Come on, Jay. Get real.
Remember when you were a kid and you'd let out a "silent but deadly" fart with your friends? What did you do next? If you were like most, you'd immediately shout out "Gross, who farted?!", in a rather shameless attempt to divert attention away from yourself and toward others. However, did you really fool your friends very often? Probably not. They likely outed you after a while. So, here in the fly-over country, we've developed a saying that's relevant to this topic: Whenever someone shout's "Who farted?", especially if they do it loudly and obnoxiously, we are apt to respond "the smeller's the feller!", meaning he who complains about the fart first and most loudly probably did it.

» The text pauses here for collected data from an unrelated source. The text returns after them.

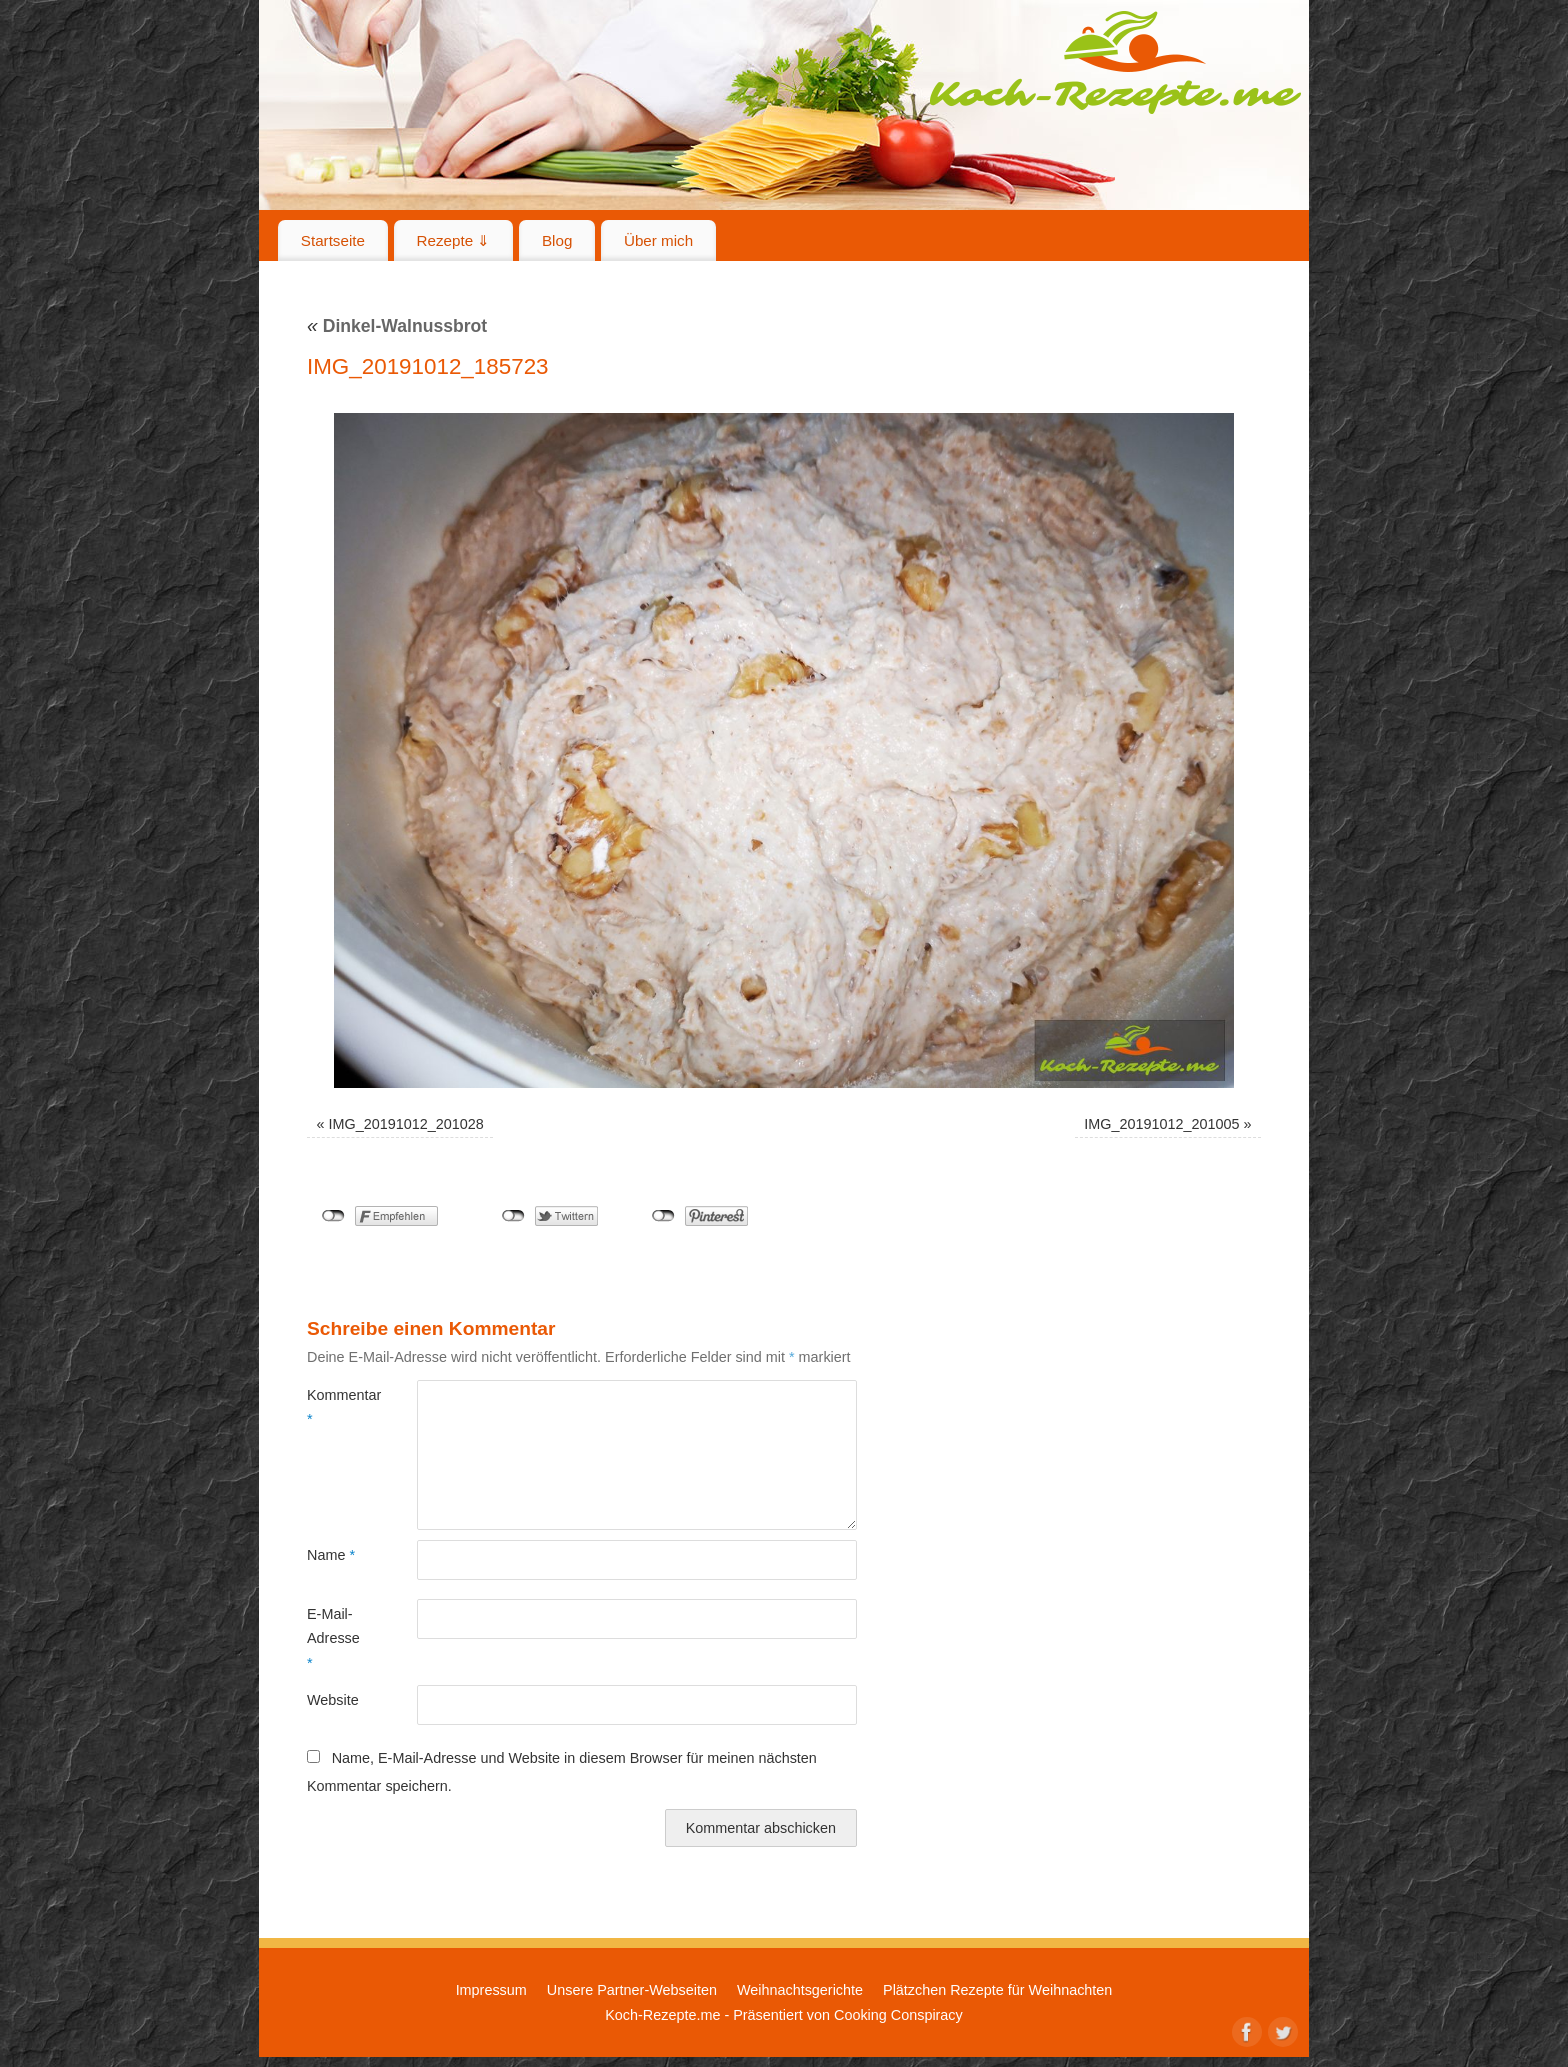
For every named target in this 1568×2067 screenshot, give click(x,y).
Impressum (491, 1990)
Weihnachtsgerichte (800, 1990)
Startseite (333, 240)
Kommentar (334, 1407)
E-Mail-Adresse (333, 1638)
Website (333, 1700)
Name (331, 1555)
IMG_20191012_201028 (406, 1124)
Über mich (658, 240)
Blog (557, 240)
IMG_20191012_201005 (1161, 1124)
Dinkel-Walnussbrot (397, 326)
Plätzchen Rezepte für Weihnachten (997, 1990)
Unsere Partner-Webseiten (632, 1990)
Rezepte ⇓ (454, 240)
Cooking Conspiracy (898, 2015)
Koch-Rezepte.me (1115, 62)
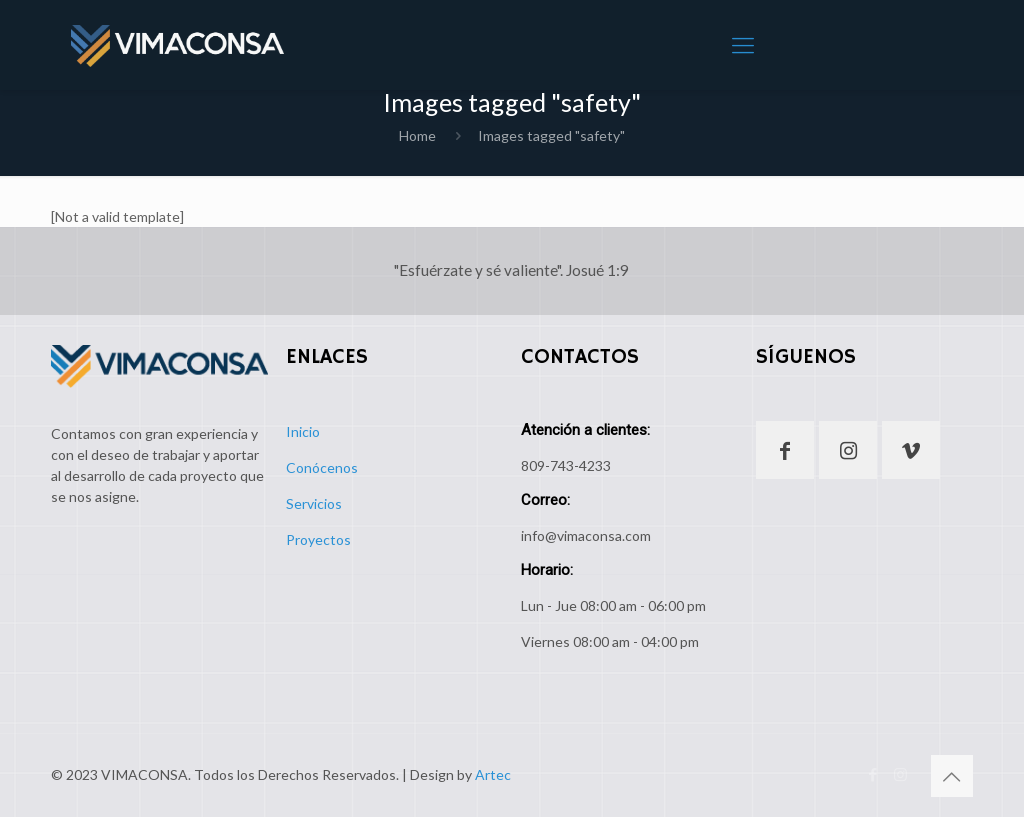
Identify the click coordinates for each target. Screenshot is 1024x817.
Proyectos (318, 539)
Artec (493, 774)
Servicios (314, 503)
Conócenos (322, 467)
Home (417, 135)
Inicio (303, 431)
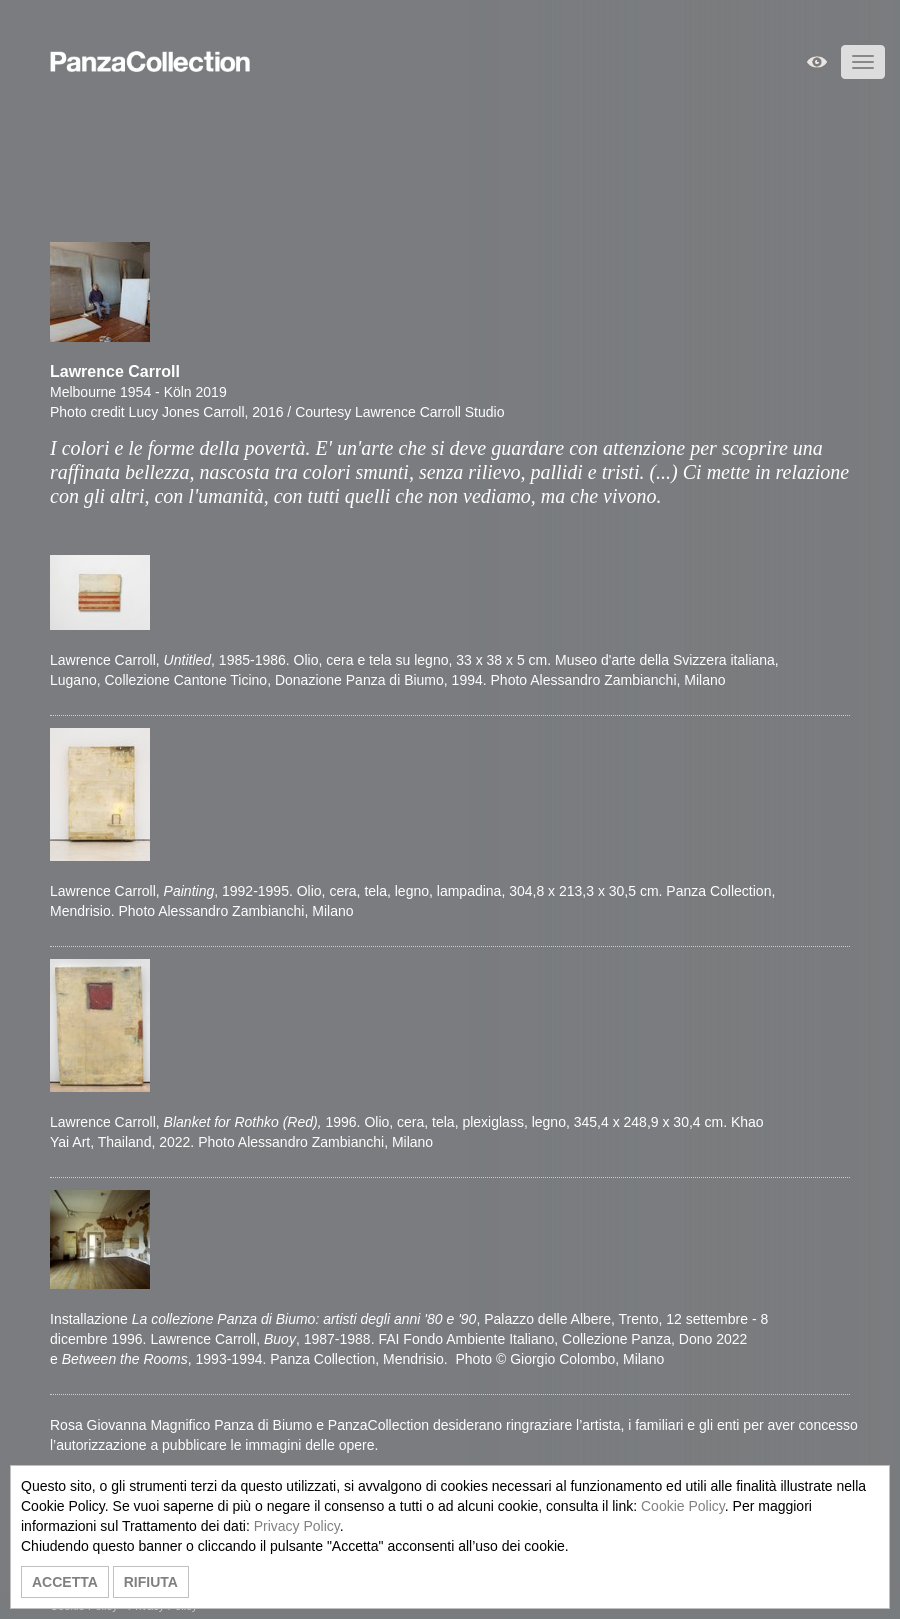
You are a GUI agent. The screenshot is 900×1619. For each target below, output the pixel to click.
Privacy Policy (297, 1526)
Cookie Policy (683, 1506)
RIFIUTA (151, 1582)
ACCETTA (65, 1582)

And when it comes to captive insurance companies, no one's out there screaming "Who farted?!" more loudly and obnoxiously than Jay Adkisson. As Shakespeare said, "the [man] doth protest too much." Remember that the next time you read an article by Jay.
UPDATE:> Shockingly, the Tennessee Highway Patrol doesn't know that terrorism isn't a threat in Tennessee. If only they'd listened to Jay, they wouldn't have wasted their money.
DISCLOSURE: IRS regulations require me to inform you that this post is not intended or written by me to be used (and cannot be used by you) for the purpose of avoiding penalties that may be imposed with regard to the tax consequences arising from any matters discussed in this message or for the purpose of promoting, marketing or recommending to another party any transaction or matter addressed in this message.